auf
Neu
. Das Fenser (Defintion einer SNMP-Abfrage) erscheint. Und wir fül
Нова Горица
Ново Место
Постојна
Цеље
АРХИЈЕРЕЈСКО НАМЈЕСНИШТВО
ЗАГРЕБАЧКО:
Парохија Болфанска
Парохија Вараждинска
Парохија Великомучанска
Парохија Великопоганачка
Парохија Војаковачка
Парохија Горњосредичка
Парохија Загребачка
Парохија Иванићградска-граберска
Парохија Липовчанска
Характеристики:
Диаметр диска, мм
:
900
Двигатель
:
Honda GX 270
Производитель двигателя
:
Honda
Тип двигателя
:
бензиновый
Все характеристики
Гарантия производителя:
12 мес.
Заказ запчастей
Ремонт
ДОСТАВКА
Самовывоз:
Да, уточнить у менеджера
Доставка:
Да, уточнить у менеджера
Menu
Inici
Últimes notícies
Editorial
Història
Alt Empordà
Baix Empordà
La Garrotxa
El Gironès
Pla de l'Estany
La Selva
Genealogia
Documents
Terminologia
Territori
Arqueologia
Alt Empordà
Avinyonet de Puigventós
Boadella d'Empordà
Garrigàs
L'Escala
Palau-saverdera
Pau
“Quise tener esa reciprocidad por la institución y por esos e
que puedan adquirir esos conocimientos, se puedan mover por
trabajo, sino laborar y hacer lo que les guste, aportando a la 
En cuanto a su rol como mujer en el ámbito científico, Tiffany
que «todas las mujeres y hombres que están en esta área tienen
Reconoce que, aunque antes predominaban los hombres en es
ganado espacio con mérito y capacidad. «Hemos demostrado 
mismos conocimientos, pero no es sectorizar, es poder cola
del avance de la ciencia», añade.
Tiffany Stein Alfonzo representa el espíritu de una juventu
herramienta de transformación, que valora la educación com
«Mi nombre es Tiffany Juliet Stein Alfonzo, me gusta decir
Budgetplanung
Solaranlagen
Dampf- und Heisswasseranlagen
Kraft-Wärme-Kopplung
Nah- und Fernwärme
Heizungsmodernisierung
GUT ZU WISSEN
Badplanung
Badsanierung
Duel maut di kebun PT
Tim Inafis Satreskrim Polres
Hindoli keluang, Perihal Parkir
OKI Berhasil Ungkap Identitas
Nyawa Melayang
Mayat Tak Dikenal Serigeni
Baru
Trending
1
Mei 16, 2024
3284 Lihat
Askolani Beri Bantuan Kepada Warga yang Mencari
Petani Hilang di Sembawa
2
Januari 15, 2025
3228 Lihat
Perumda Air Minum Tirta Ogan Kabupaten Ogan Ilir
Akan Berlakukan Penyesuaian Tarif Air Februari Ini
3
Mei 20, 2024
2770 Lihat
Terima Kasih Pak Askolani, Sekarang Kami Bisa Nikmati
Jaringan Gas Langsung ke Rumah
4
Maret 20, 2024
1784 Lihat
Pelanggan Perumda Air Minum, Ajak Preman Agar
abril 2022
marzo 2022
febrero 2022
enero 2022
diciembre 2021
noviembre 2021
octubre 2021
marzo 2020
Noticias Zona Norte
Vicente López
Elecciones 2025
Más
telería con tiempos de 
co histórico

· · ·

• **WHAT YOU SHOULD DO**:
Your task is to transcribe the listing in full, so that each line reads exactly as before.

• **ANSWER**:
auf
Neu
. Das Fenser (Defintion einer SNMP-Abfrage) erscheint. Und wir fül
Нова Горица
Ново Место
Постојна
Цеље
АРХИЈЕРЕЈСКО НАМЈЕСНИШТВО
ЗАГРЕБАЧКО:
Парохија Болфанска
Парохија Вараждинска
Парохија Великомучанска
Парохија Великопоганачка
Парохија Војаковачка
Парохија Горњосредичка
Парохија Загребачка
Парохија Иванићградска-граберска
Парохија Липовчанска
Характеристики:
Диаметр диска, мм
:
900
Двигатель
:
Honda GX 270
Производитель двигателя
:
Honda
Тип двигателя
:
бензиновый
Все характеристики
Гарантия производителя:
12 мес.
Заказ запчастей
Ремонт
ДОСТАВКА
Самовывоз:
Да, уточнить у менеджера
Доставка:
Да, уточнить у менеджера
Menu
Inici
Últimes notícies
Editorial
Història
Alt Empordà
Baix Empordà
La Garrotxa
El Gironès
Pla de l'Estany
La Selva
Genealogia
Documents
Terminologia
Territori
Arqueologia
Alt Empordà
Avinyonet de Puigventós
Boadella d'Empordà
Garrigàs
L'Escala
Palau-saverdera
Pau
“Quise tener esa reciprocidad por la institución y por esos e
que puedan adquirir esos conocimientos, se puedan mover por
trabajo, sino laborar y hacer lo que les guste, aportando a la 
En cuanto a su rol como mujer en el ámbito científico, Tiffany
que «todas las mujeres y hombres que están en esta área tienen
Reconoce que, aunque antes predominaban los hombres en es
ganado espacio con mérito y capacidad. «Hemos demostrado 
mismos conocimientos, pero no es sectorizar, es poder cola
del avance de la ciencia», añade.
Tiffany Stein Alfonzo representa el espíritu de una juventu
herramienta de transformación, que valora la educación com
«Mi nombre es Tiffany Juliet Stein Alfonzo, me gusta decir
Budgetplanung
Solaranlagen
Dampf- und Heisswasseranlagen
Kraft-Wärme-Kopplung
Nah- und Fernwärme
Heizungsmodernisierung
GUT ZU WISSEN
Badplanung
Badsanierung
Duel maut di kebun PT
Tim Inafis Satreskrim Polres
Hindoli keluang, Perihal Parkir
OKI Berhasil Ungkap Identitas
Nyawa Melayang
Mayat Tak Dikenal Serigeni
Baru
Trending
1
Mei 16, 2024
3284 Lihat
Askolani Beri Bantuan Kepada Warga yang Mencari
Petani Hilang di Sembawa
2
Januari 15, 2025
3228 Lihat
Perumda Air Minum Tirta Ogan Kabupaten Ogan Ilir
Akan Berlakukan Penyesuaian Tarif Air Februari Ini
3
Mei 20, 2024
2770 Lihat
Terima Kasih Pak Askolani, Sekarang Kami Bisa Nikmati
Jaringan Gas Langsung ke Rumah
4
Maret 20, 2024
1784 Lihat
Pelanggan Perumda Air Minum, Ajak Preman Agar
abril 2022
marzo 2022
febrero 2022
enero 2022
diciembre 2021
noviembre 2021
octubre 2021
marzo 2020
Noticias Zona Norte
Vicente López
Elecciones 2025
Más
telería con tiempos de 
co histórico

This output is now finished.